The key to improving public health through water

Event Apr 28, 2021

Covid-19 has made us more aware than ever of how closely related water and public health are. During the latest Water Dialogues, Professor Joan Rose discussed how we can improve public health through water, with Michaela Itatí Linera and Emiliano Aquino presenting their project which serves as a great example of how this can be done.  

[Water] links to everything, to life, our health, to food, to the economics of our community, vitality, our whole well-being and even our spirituality. We are very connected to water, said Professor Joan Rose. She is an American microbiologist whose expertise lie in water-borne diseases in humans, which are typically spread through fecal contamination. Joan Rose won the 2016 Stockholm Water Prize for her tireless contributions to global public health. The two young researchers who joined her for the Water Dialogues, Michaela Itatí Linera and Emiliano Aquino, had studied the water-based disease of dengue virus. Their study exemplified the three keys which Joan argued to be the basis of improving public health: monitoring, communication and collaborative science.   

Monitoring  

The key to understanding the spread of disease is monitoring. Today we have the ability to monitor diseases in order to better understand them thanks to technological advancements, such as modernized water testing and great laboratories. This is currently underway with Covid-19, as it can be monitored through our wastewater. “Our sanitation systems can monitor our community’s health”, Professor Joan Rose said on this research and hoped that this knowledge can turn into public health action. She explained that the monitoring of the wastewater showed an increase in the SARS-CoV-2 virus, as it increased among the population. 

Communication 

Joan Rose also pressed for the importance of communicating your science, both in terms of presentations and writing it down. With the new changes which the world is experiencing, new technologies also provide great platforms for presenting data to various communities, sharing knowledge and moving to action in a fast and efficient way. She used the webinar as an example of how we can reach out to the public in a great way, and how we can even do so from different continents, scientific backgrounds, generations and even in different languages. Through the magic of simultaneous interpretation, the webinar served as a platform in which Joan Rose, Michaela Itatí Linera and Emiliano Aquino could have a conversation in their respective languages.  

Collaborative Science 

“The future is collaborative science”, at least if you ask Joan Rose. This scientific teamwork is relevant and important both in the case of Covid-19, in which the scientific collaboration between health, community, laboratories and science, has been crucial, and in global policy, in which it can be countries sharing approaches. In all forms, collaborative science can lead us to better policies and improved health  

Joan explained that she collaborates a lot with people of different academic backgrounds, such as climate scientists, environmental engineers and hydrologists. This type of collaborative science is both a way to achieve great results and something which inspires her work. Collaboration was also one of the key elements which she mentioned when talking about her own work with students at Michigan State University. “In my group, students learn about collaboration, helping each other, and learn about each other’s projects as well”, she said.  

It Takes a Village 

Joan Rose praised the young research team for their engaged research, in which they have engaged with all levels of society: their schools, local nurses, firemen and police officers. When asked how the people in the municipality reacted to Emiliano’s and Micaela’s win in the national competition, Emiliano emphasised that the win was a shared victory. They had collaborated with many people in their research project, from nurses to firemen, and were proud to bring home the victory for the 8000 people in the municipality. Micaela agreed and gave the example of the help that they received from various members of their community as a sign of their collective pride. 

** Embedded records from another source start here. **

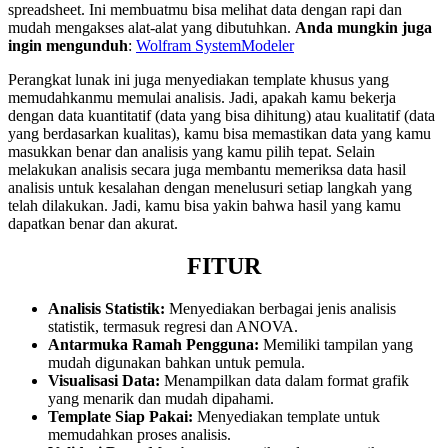
spreadsheet. Ini membuatmu bisa melihat data dengan rapi dan
mudah mengakses alat-alat yang dibutuhkan.
Anda mungkin juga
ingin mengunduh
:
Wolfram SystemModeler
Perangkat lunak ini juga menyediakan template khusus yang
memudahkanmu memulai analisis. Jadi, apakah kamu bekerja
dengan data kuantitatif (data yang bisa dihitung) atau kualitatif (data
yang berdasarkan kualitas), kamu bisa memastikan data yang kamu
masukkan benar dan analisis yang kamu pilih tepat. Selain
melakukan analisis secara juga membantu memeriksa data hasil
analisis untuk kesalahan dengan menelusuri setiap langkah yang
telah dilakukan. Jadi, kamu bisa yakin bahwa hasil yang kamu
dapatkan benar dan akurat.
FITUR
Analisis Statistik:
Menyediakan berbagai jenis analisis
statistik, termasuk regresi dan ANOVA.
Antarmuka Ramah Pengguna:
Memiliki tampilan yang
mudah digunakan bahkan untuk pemula.
Visualisasi Data:
Menampilkan data dalam format grafik
yang menarik dan mudah dipahami.
Template Siap Pakai:
Menyediakan template untuk
memudahkan proses analisis.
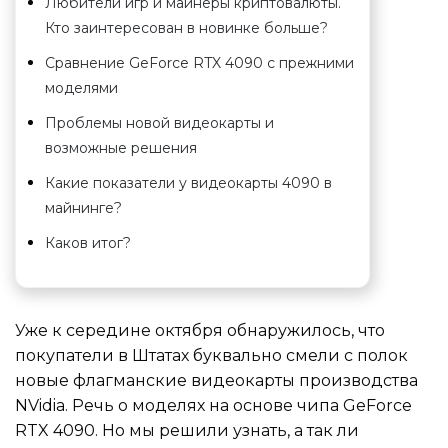
Любители игр и майнеры криптовалюты.
Кто заинтересован в новинке больше?
Сравнение GeForce RTX 4090 с прежними
моделями
Проблемы новой видеокарты и
возможные решения
Какие показатели у видеокарты 4090 в
майнинге?
Каков итог?
Уже к середине октября обнаружилось, что
покупатели в Штатах буквально смели с полок
новые флагманские видеокарты производства
NVidia. Речь о моделях на основе чипа GeForce
RTX 4090. Но мы решили узнать, а так ли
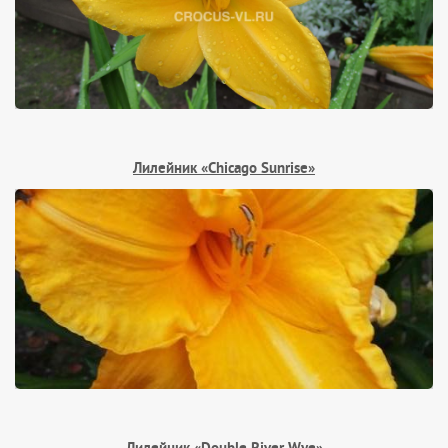
Лилейник «Chicago Sunrise»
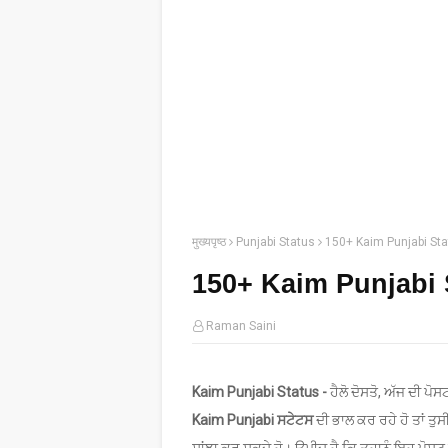
मुख्यपृष्ठ
Punjabi Status
150+ Kaim Punjabi St
150+ Kaim Punjabi 
Raman Saini
Kaim Punjabi Status -
ਹੈਲੋ ਦੋਸਤੋ, ਅੱਜ ਦੀ ਪੋ
Kaim Punjabi ਸਟੇਟਸ
ਦੀ ਭਾਲ ਕਰ ਰਹੇ ਹੋ ਤਾਂ ਤੁਸੀ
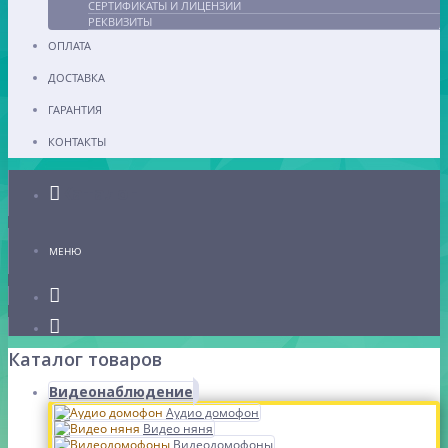
СЕРТИФИКАТЫ И ЛИЦЕНЗИИ
РЕКВИЗИТЫ
ОПЛАТА
ДОСТАВКА
ГАРАНТИЯ
КОНТАКТЫ
Каталог
МЕНЮ
Каталог товаров
Видеонаблюдение
Аудио домофон
Видео няня
Видеодомофоны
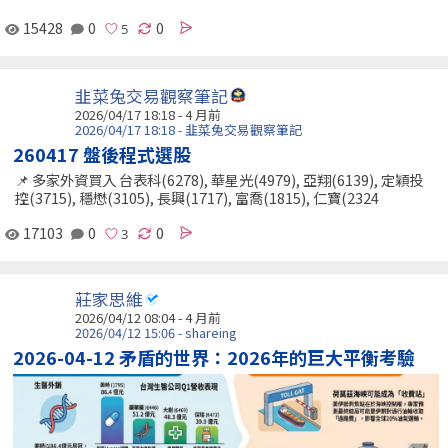
15428
0
0
韭菜兔交易觀察筆記
2026/04/17 18:18 - 4 月前
2026/04/17 18:18 - 韭菜兔交易觀察筆記
260417 盤後程式選股
📌 多家外資買入 台表科(6278), 華星光(4979), 亞翔(6139), 定穎投
控(3715), 穩懋(3105), 長興(1717), 富喬(1815), 仁寶(2324
17103
0
0
莊家思維
2026/04/12 08:04 - 4 月前
2026/04/12 15:06 - shareing
2026-04-12 矛盾的世界：2026年的巨大平衡考驗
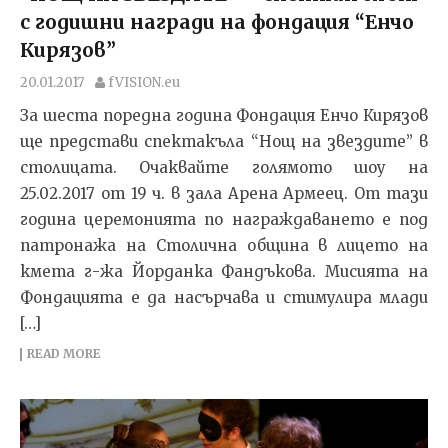
с годишни награди на фондация “Енчо
Кирязов”
20.01.2017
fVISION.eu
За шеста поредна година Фондация Енчо Кирязов
ще представи спектакълa “Нощ на звездите” в
столицата. Очаквайте голямото шоу на
25.02.2017 от 19 ч. в зала Арена Армеец. От тази
година церемонията по награждаването е под
патронажа на Столична община в лицето на
кмета г-жа Йорданка Фандъкова. Мисията на
Фондацията е да насърчава и стимулира млади
[…]
READ MORE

Despite coming from a very rural area with limited economic resources, the small town was an asset for them, as everyone knows each other and could provide help if needed. A truly collaborative effort!  

Mentors and Fieldwork  

“There was a great scientist who once said that the great inspiration for any student is outside of the classroom”, Emiliano said when asked what inspired him for this project and that the field studies were a big motivation for him. He passed the question to Joan asking what her motivation was when she first started out. “I always loved science”, she said continuing that she found microbiology and simply wanted to keep learning everything about that topic. Joan agreed that field work is a great way to get inspired, since water is to be found mostly outside of the classroom 

When talking about her and Emiliano’s professor for the project, Micaela highlighted the importance of mentors. Joan agreed that mentors are vital and that at this stage in her career, young people like Emiliano and Micaela are a great source of inspiration for her.   

By continuing to seek and seize opportunities for collaboration, communication and innovation we can improve public health through water. From locally researched projects in Argentina to globally recognized conclusions – water can be the connector that saves our lives.